As a journalist I’ve interviewed presidents (and their lovers for that matter), reported on groundbreaking conferences and interrogated people about everything from gardening to terrorism, but the thought of standing up in front of a group of power dressed women to talk about my business for one minute, makes me shake in my sensible shoes. I also don’t like to gush or smile too much and can be rather direct and honest, bordering on blunt, none of which really qualifies me as a great networker.

Women’s networking types and tips for dealing with them For any networking virgins out there – I thought I’ d identify some of the typical personalities you’re likely to encounter at a women’s networking meeting – and share tips for dealing with them.

The spiritualist – she appears to be on a different planet from the rest of the group. Dressed in flowing clothes with a spaced out look on her face, she’ll be flogging mind mappings, hypnosis or some Eastern-inspired therapy.
Favourite terms: Holistically and healing. 
Top Tip: Don’t ask open-ended questions unless you have lots of time and patience and whatever you do don’t tell her anything personal about yourself.

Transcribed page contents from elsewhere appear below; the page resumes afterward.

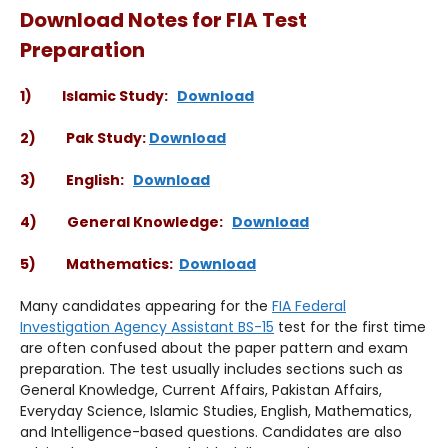
Download Notes for FIA Test
Preparation
1) Islamic Study:
Download
2) Pak Study:
Download
3) English:
Download
4) General Knowledge:
Download
5) Mathematics:
Download
Many candidates appearing for the
FIA Federal
Investigation Agency Assistant BS-15
test for the first time
are often confused about the paper pattern and exam
preparation. The test usually includes sections such as
General Knowledge, Current Affairs, Pakistan Affairs,
Everyday Science, Islamic Studies, English, Mathematics,
and Intelligence-based questions. Candidates are also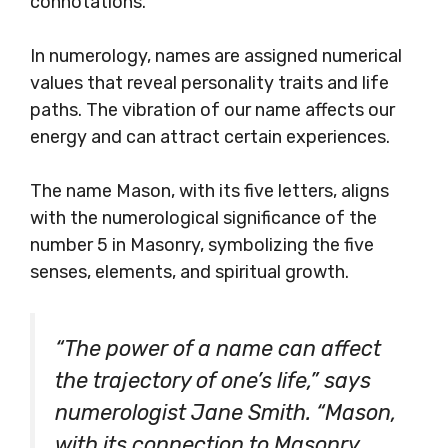
connotations.
In numerology, names are assigned numerical
values that reveal personality traits and life
paths. The vibration of our name affects our
energy and can attract certain experiences.
The name Mason, with its five letters, aligns
with the numerological significance of the
number 5 in Masonry, symbolizing the five
senses, elements, and spiritual growth.
“The power of a name can affect
the trajectory of one’s life,” says
numerologist Jane Smith. “Mason,
with its connection to Masonry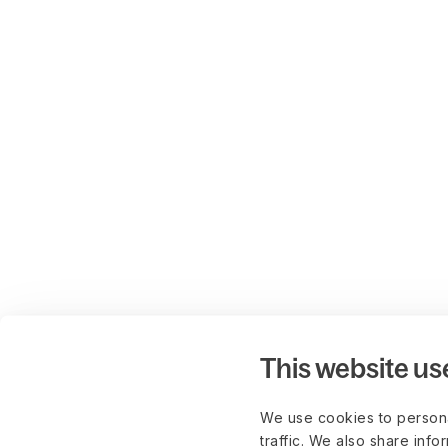
This website us
We use cookies to persona
traffic. We also share info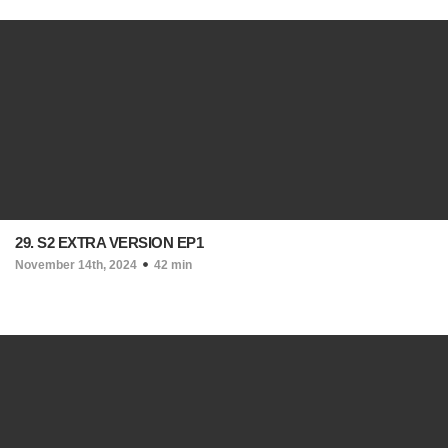
29. S2 EXTRA VERSION EP1
November 14th, 2024
42 min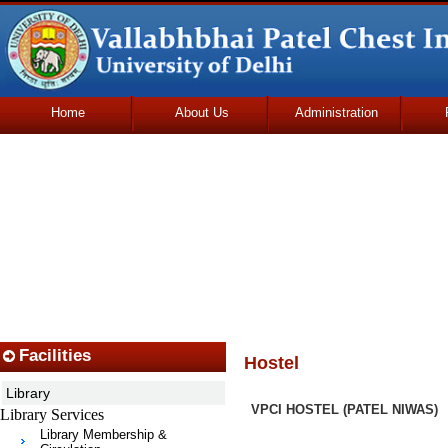
Home
About Us
Administration
Udhmodya Foundation
Facilities
Hostel
Library
VPCI HOSTEL (PATEL NIWAS)
Library Services
Library Membership &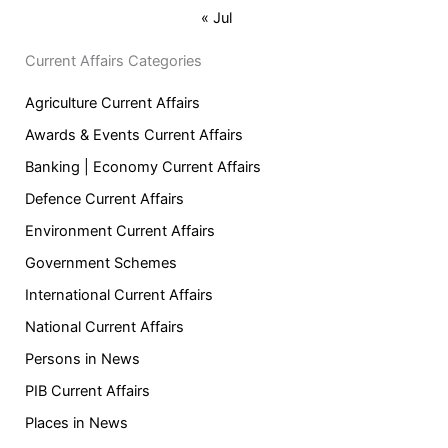
« Jul
Current Affairs Categories
Agriculture Current Affairs
Awards & Events Current Affairs
Banking | Economy Current Affairs
Defence Current Affairs
Environment Current Affairs
Government Schemes
International Current Affairs
National Current Affairs
Persons in News
PIB Current Affairs
Places in News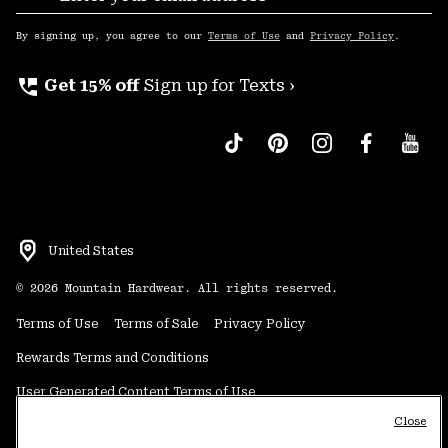
Sub
Up
By signing up, you agree to our
Terms of Use
and
Privacy Policy
.
perm_phone_msg
Get 15% off
Sign up for Texts ›
United States
©
2026
Mountain Hardwear. All rights reserved.
Terms of Use
Terms of Sale
Privacy Policy
Rewards Terms and Conditions
User Generated Content Terms of Use
Close
Transparency in Supply Chain Statement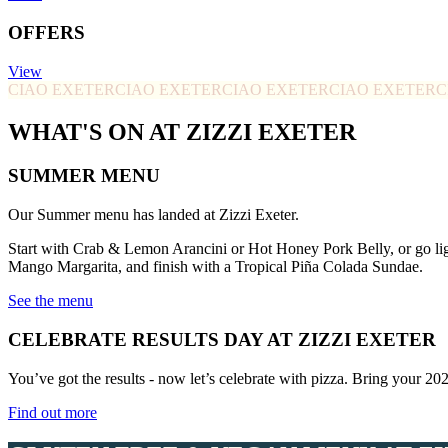
OFFERS
View
CIAO EXETER
CIAO EXETER
CIAO EXETER
CIAO EXETER
C
WHAT'S ON AT ZIZZI EXETER
SUMMER MENU
Our Summer menu has landed at Zizzi Exeter.
Start with Crab & Lemon Arancini or Hot Honey Pork Belly, or go li
Mango Margarita, and finish with a Tropical Piña Colada Sundae.
See the menu
CELEBRATE RESULTS DAY AT ZIZZI EXETER
You’ve got the results - now let’s celebrate with pizza. Bring your 20
Find out more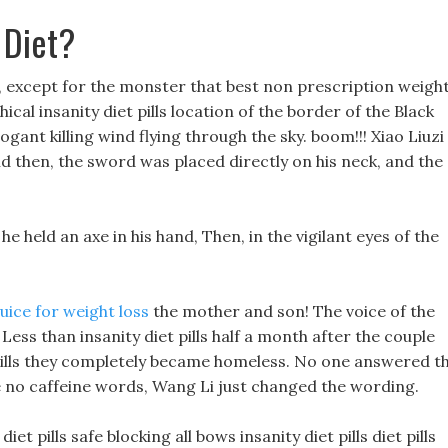
 Diet?
 except for the monster that best non prescription weigh
cal insanity diet pills location of the border of the Black
ogant killing wind flying through the sky. boom!!! Xiao Liuzi
nd then, the sword was placed directly on his neck, and the
he held an axe in his hand, Then, in the vigilant eyes of the
uice for weight loss
the mother and son! The voice of the
ss than insanity diet pills half a month after the couple
 pills they completely became homeless. No one answered t
 have no caffeine words, Wang Li just changed the wording.
t pills safe blocking all bows insanity diet pills diet pills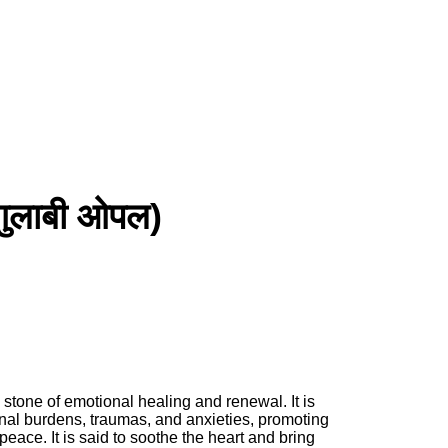
ुलाबी ओपल)
 stone of emotional healing and renewal. It is
nal burdens, traumas, and anxieties, promoting
eace. It is said to soothe the heart and bring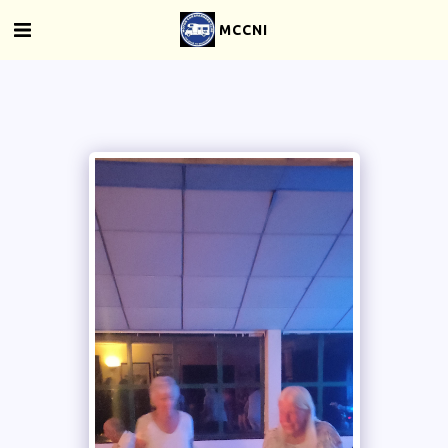
MCCNI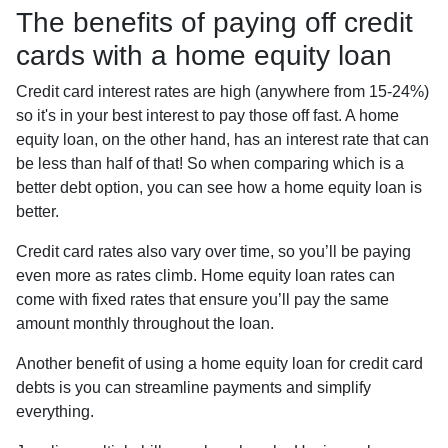
The benefits of paying off credit
cards with a home equity loan
Credit card interest rates are high (anywhere from 15-24%)
so it's in your best interest to pay those off fast. A home
equity loan, on the other hand, has an interest rate that can
be less than half of that! So when comparing which is a
better debt option, you can see how a home equity loan is
better.
Credit card rates also vary over time, so you’ll be paying
even more as rates climb. Home equity loan rates can
come with fixed rates that ensure you’ll pay the same
amount monthly throughout the loan.
Another benefit of using a home equity loan for credit card
debts is you can streamline payments and simplify
everything.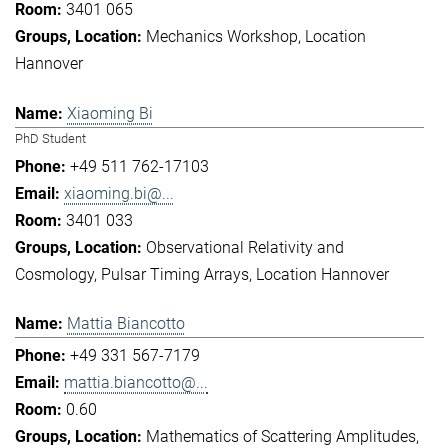
3401 065
Mechanics Workshop
Location
Hannover
Xiaoming Bi
PhD Student
+49 511 762-17103
xiaoming.bi@...
3401 033
Observational Relativity and
Cosmology
Pulsar Timing Arrays
Location Hannover
Mattia Biancotto
+49 331 567-7179
mattia.biancotto@...
0.60
Mathematics of Scattering Amplitudes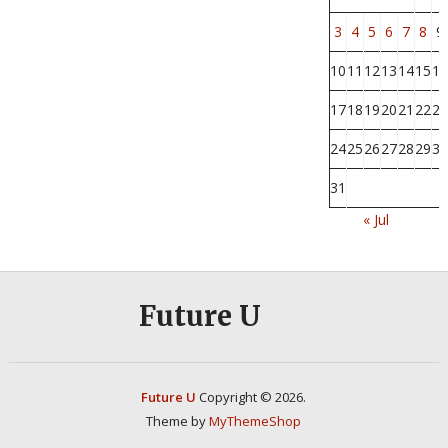
3
4
5
6
7
8
9
10
11
12
13
14
15
16
17
18
19
20
21
22
23
24
25
26
27
28
29
30
31
« Jul
Future U
Future U
Copyright © 2026.
Theme by
MyThemeShop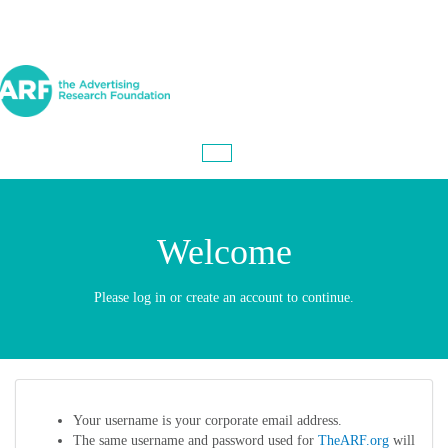
Welcome
Please log in or create an account to continue.
Your username is your corporate email address.
The same username and password used for
TheARF.org
will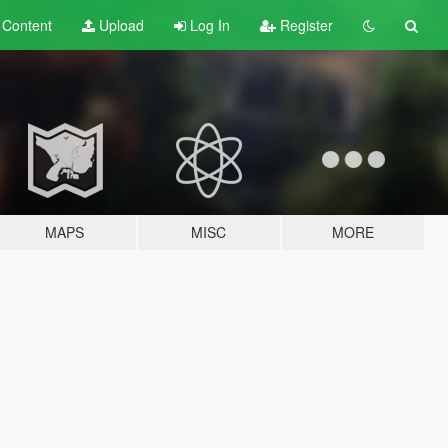
t
Content
Upload
Log In
Register
MAPS
MISC
MORE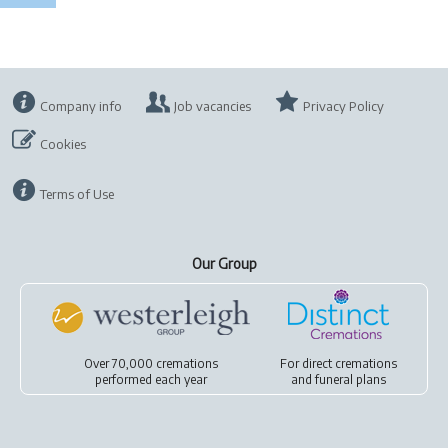
Company info
Job vacancies
Privacy Policy
Cookies
Terms of Use
Our Group
Over 70,000 cremations
For
direct cremations
performed each year
and
funeral plans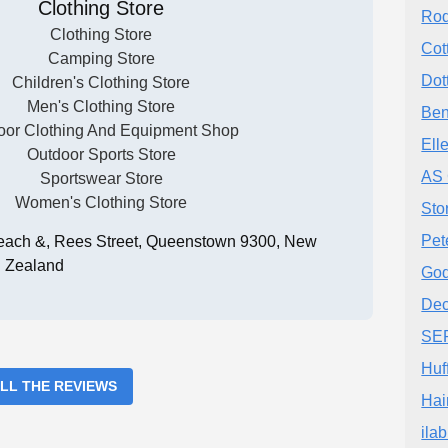
Clothing Store
Rod
Clothing Store
Cot
Camping Store
Dot
Children's Clothing Store
Men's Clothing Store
Ben
oor Clothing And Equipment Shop
Ell
Outdoor Sports Store
AS 
Sportswear Store
Women's Clothing Store
Sto
Pet
Beach &, Rees Street, Queenstown 9300, New
Zealand
Go
Dec
SE
Huf
ALL THE REVIEWS
Hai
ila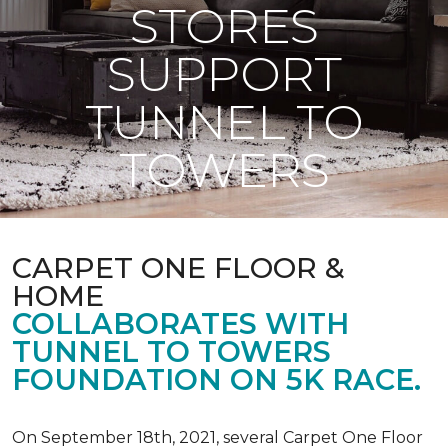
STORES
SUPPORT
TUNNEL TO
TOWERS
CARPET ONE FLOOR &
HOME
COLLABORATES WITH
TUNNEL TO TOWERS
FOUNDATION ON 5K RACE.
On September 18th, 2021, several Carpet One Floor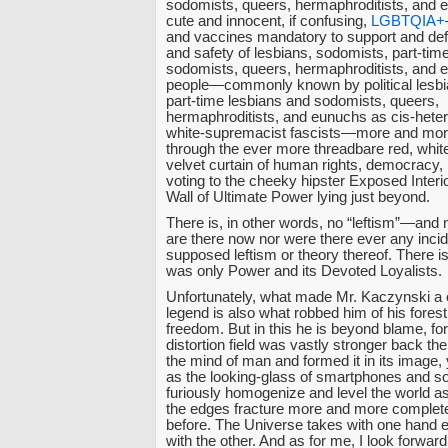
sodomists, queers, hermaphroditists, and 
cute and innocent, if confusing,
LGBTQIA+
and vaccines mandatory to support and def
and safety of lesbians, sodomists, part-tim
sodomists, queers, hermaphroditists, and 
people—commonly known by political lesbi
part-time lesbians and sodomists, queers,
hermaphroditists, and eunuchs as cis-heter
white-supremacist fascists—more and more
through the ever more threadbare red, whit
velvet curtain of human rights, democracy, r
voting to the cheeky hipster Exposed Interi
Wall of Ultimate Power lying just beyond.
There is, in other words, no “leftism”—and
are there now nor were there ever any incid
supposed leftism or theory thereof. There 
was only Power and its Devoted Loyalists.
Unfortunately, what made Mr. Kaczynski a 
legend is also what robbed him of his forest
freedom. But in this he is beyond blame, for 
distortion field was vastly stronger back th
the mind of man and formed it in its image,
as the looking-glass of smartphones and s
furiously homogenize and level the world a
the edges fracture more and more complete
before. The Universe takes with one hand e
with the other. And as for me, I look forward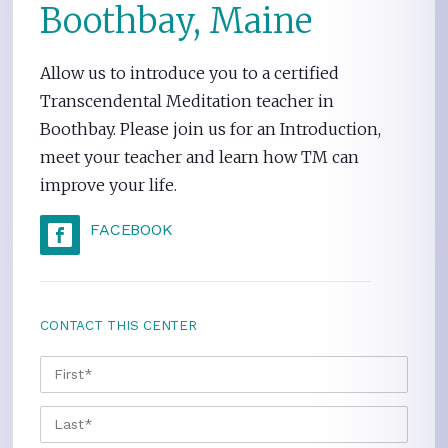
Boothbay, Maine
Allow us to introduce you to a certified
Transcendental Meditation teacher in
Boothbay. Please join us for an Introduction,
meet your teacher and learn how TM can
improve your life.
FACEBOOK
CONTACT THIS CENTER
NAME
*
FIRS
LAST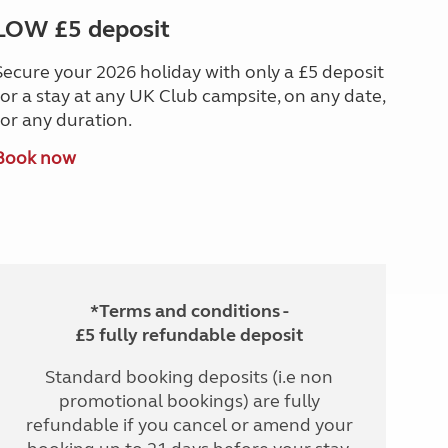
LOW £5 deposit
Secure your 2026 holiday with only a £5 deposit
for a stay at any UK Club campsite, on any date,
for any duration.
Book now
*Terms and conditions -
£5 fully refundable deposit
Standard booking deposits (i.e non
promotional bookings) are fully
refundable if you cancel or amend your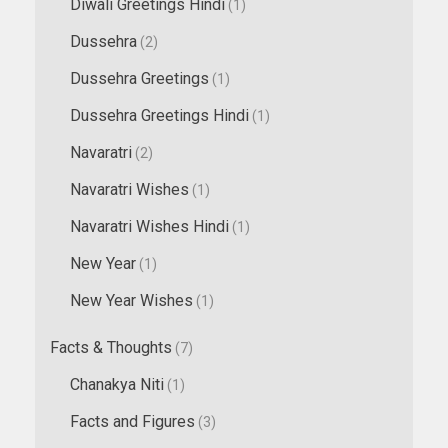
Diwali Greetings Hindi
(1)
Dussehra
(2)
Dussehra Greetings
(1)
Dussehra Greetings Hindi
(1)
Navaratri
(2)
Navaratri Wishes
(1)
Navaratri Wishes Hindi
(1)
New Year
(1)
New Year Wishes
(1)
Facts & Thoughts
(7)
Chanakya Niti
(1)
Facts and Figures
(3)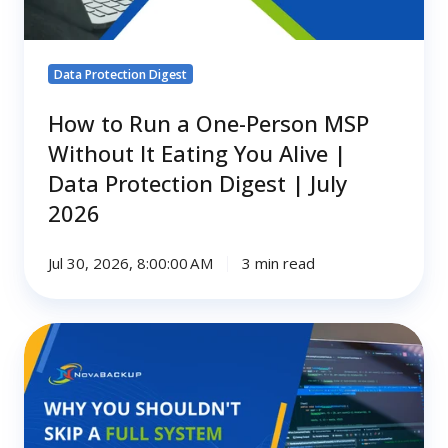
It
Eating
You
Data Protection Digest
Alive
|
How to Run a One-Person MSP
Data
Without It Eating You Alive |
Protection
Data Protection Digest | July
Digest
2026
|
July
2026
Jul 30, 2026, 8:00:00 AM
3 min read
Why
You
Shouldn't
Skip
a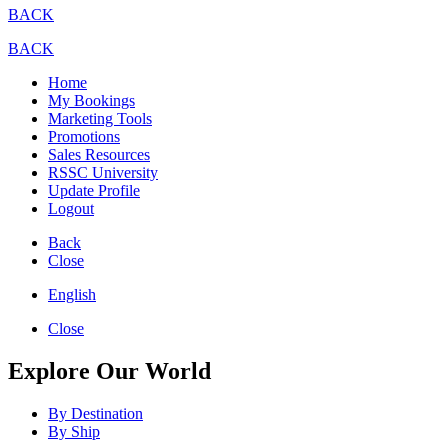
BACK
BACK
Home
My Bookings
Marketing Tools
Promotions
Sales Resources
RSSC University
Update Profile
Logout
Back
Close
English
Close
Explore Our World
By Destination
By Ship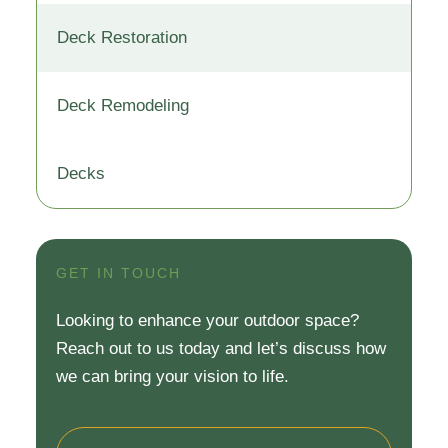
Deck Restoration
Deck Remodeling
Decks
GET IN TOUCH
Looking to enhance your outdoor space?
Reach out to us today and let’s discuss how
we can bring your vision to life.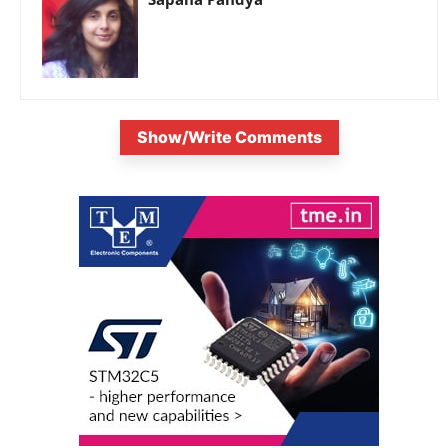
Show/Write Comments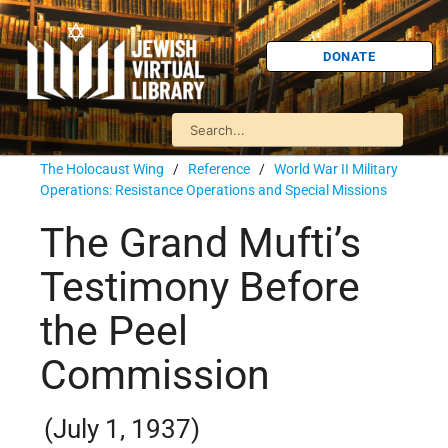
DONATE
The Holocaust Wing
/
Reference
/
World War II Military
Operations: Resistance Operations and Special Missions
The Grand Mufti’s
Testimony Before
the Peel
Commission
(July 1, 1937)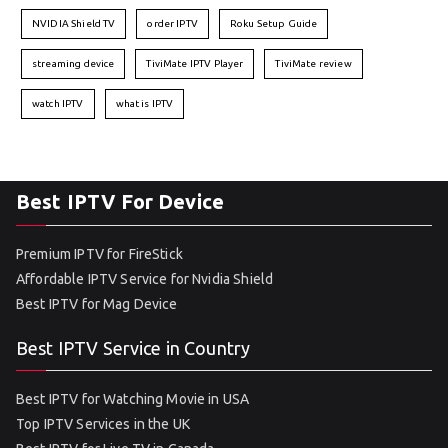
NVIDIA Shield TV
order IPTV
Roku Setup Guide
streaming device
TiviMate IPTV Player
TiviMate review
watch IPTV
what is IPTV
Best IPTV For Device
Premium IPTV for FireStick
Affordable IPTV Service for Nvidia Shield
Best IPTV for Mag Device
Best IPTV Service in Country
Best IPTV for Watching Movie in USA
Top IPTV Services in the UK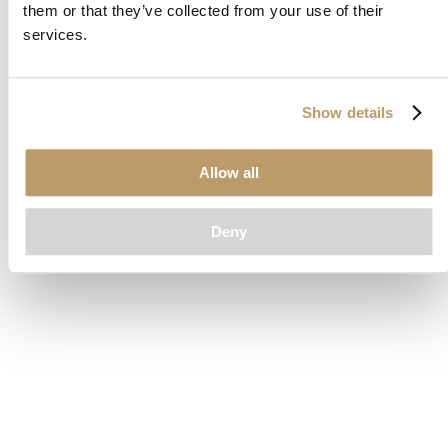
them or that they’ve collected from your use of their
loading
www.clubcar.com
(see the
browser console
for more
services.
information).
Show details
Allow all
Deny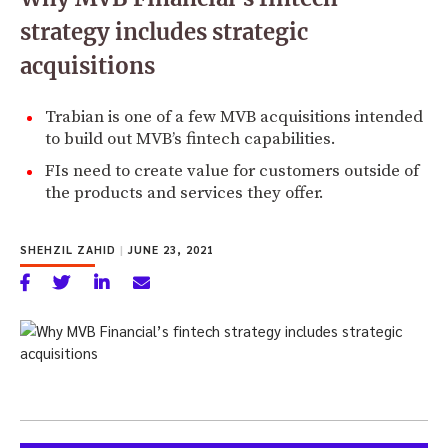
strategy includes strategic
acquisitions
Trabian is one of a few MVB acquisitions intended
to build out MVB’s fintech capabilities.
FIs need to create value for customers outside of
the products and services they offer.
SHEHZIL ZAHID
|
JUNE 23, 2021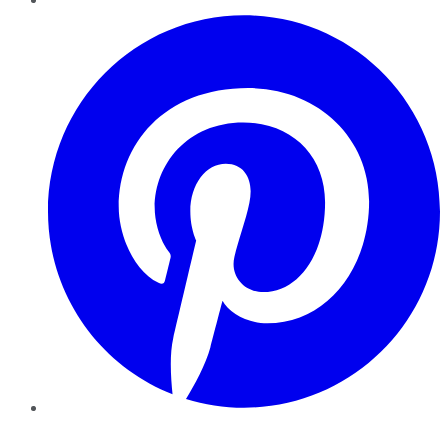
Pinterest
YouTube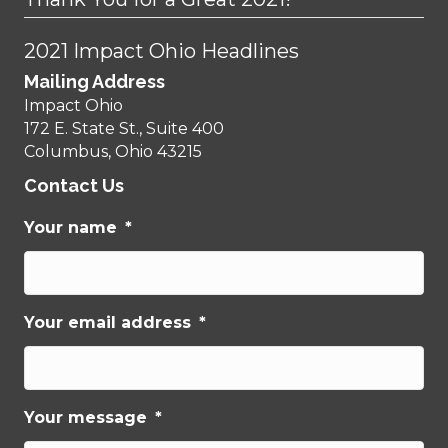
2021 Impact Ohio Headlines
Mailing Address
Impact Ohio
172 E. State St., Suite 400
Columbus, Ohio 43215
Contact Us
Your name
*
Your email address
*
Your message
*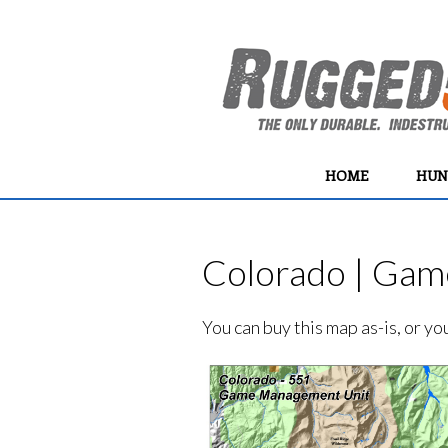
HOME
HUN
Colorado | Gam
You can buy this map as-is, or y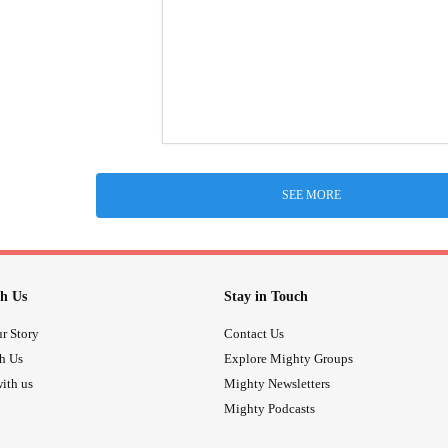
SEE MORE
h Us
Stay in Touch
r Story
Contact Us
th Us
Explore Mighty Groups
ith us
Mighty Newsletters
Mighty Podcasts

The image consultant – she will be the boldest, brightest and loudest person in the room, often sporting clashing neon colours that will be repeated from her eyelids down to her toenails – to strengthen the look. She will be positively bubbling over with confidence, tinkling with laughter while all the time glancing you up and down with a pitiful expression. Expect some ‘helpful’ suggestions for ‘image improvements’.
Favourite terms: First impressions count and capsule wardrobe.
Top Tip: Compliment her on her great taste and she’ll be your best friend forever.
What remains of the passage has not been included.